Airports around the world have become parking lots for grounded planes. The last time this many aircraft were idle was after the terrorist attacks of September 11 2001. Today’s near-shutdown of commercial aviation caused by the coronavirus is worse. It is likely to last much longer than the one two decades ago, and poses more of an existential threat to airlines.
Faced with the likelihood that carriers go bust, what should governments do? The calls for assistance are loud and urgent — global airlines need up to $200bn of support to help them through the crisis, the International Air Transport Association said on Tuesday. In the US, carriers have asked for an aid package worth $50bn. That would dwarf the $15bn granted after 9/11. In the UK, Virgin Atlantic says the industry needs assistance totalling £7.5bn. These are enormous sums, particularly when many industries — hotels, tourism, the entire hospitality sector, to name just a few — are making similar claims for support. If there were not enough of a strain on national treasuries already, health services the world over have a more important requirement for a serious injection of funds.

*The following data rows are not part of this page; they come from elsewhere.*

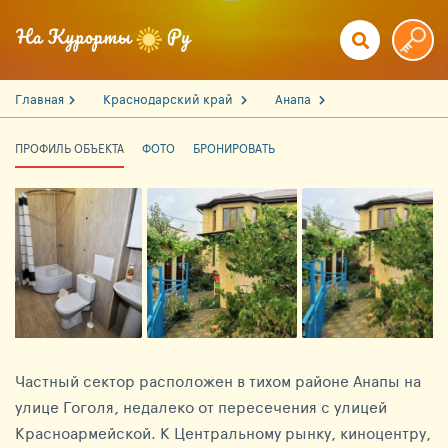
Главная
Краснодарский край
Анапа
ПРОФИЛЬ ОБЪЕКТА
ФОТО
БРОНИРОВАТЬ
Частный сектор расположен в тихом районе Анапы на
улице Гоголя, недалеко от пересечения с улицей
Красноармейской. К Центральному рынку, киноцентру,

Politicians must also consider how granting aid to airlines fits into the bigger picture of climate change and targets to cut carbon emissions.
While many political leaders will see the survival of airlines as strategically important — they are often called “flag carriers” for good reason — it is not hard to build a case that airlines should have to fend for themselves. Airline investors have done pretty well over the past decade, as consolidation has allowed companies to make money.
This is particularly true in the US, where a few mega-carriers have not only made decent returns but devoted much of their free cash flow to share buybacks. A recent analysis by Bloomberg found that the five biggest US carriers spent 96 per cent of their free cash flow in the past decade on stock buybacks. Several have in the past also availed themselves of US laws governing bankruptcy protection.
In Europe, where too many airlines are still chasing too few passengers, a shake-out was always inevitable. There are carriers whose business models would not be sustainable even without the stress of today’s pandemic. In Italy, the state is poised to hand Alitalia a €600m rescue package; if it happens, the bailout would mark just the latest intervention by the state. Any rescue must come with strict conditions attached. Above all, the government must make sure the interest of the taxpayer is protected. Similarly, if a carrier is rendered insolvent by the crisis then this could mean the government taking ownership — albeit only temporarily — before a comprehensive restructuring.
Given the importance of airlines to the wider economy, there is nevertheless a case for co-ordinated, short-term state support to help them weather this storm. No one knows how long it will last and even those carriers with access to cash and credit lines today may require assistance in a few months’ time. Ensuring liquidity to keep operations going and to keep up payments to suppliers is vital. Short-term loans, grants or tax relief are all options governments should consider. As with any loan, however, airlines must put up collateral in exchange. Governments should have priority over other non-trade creditors, even secured ones.
The UK and Australia are among those due to announce targeted packages in the coming days. Aviation will play a key role in the global recovery effort once the crisis passes. A targeted approach to help carriers navigate the turbulence is the right way forward — but not at any price.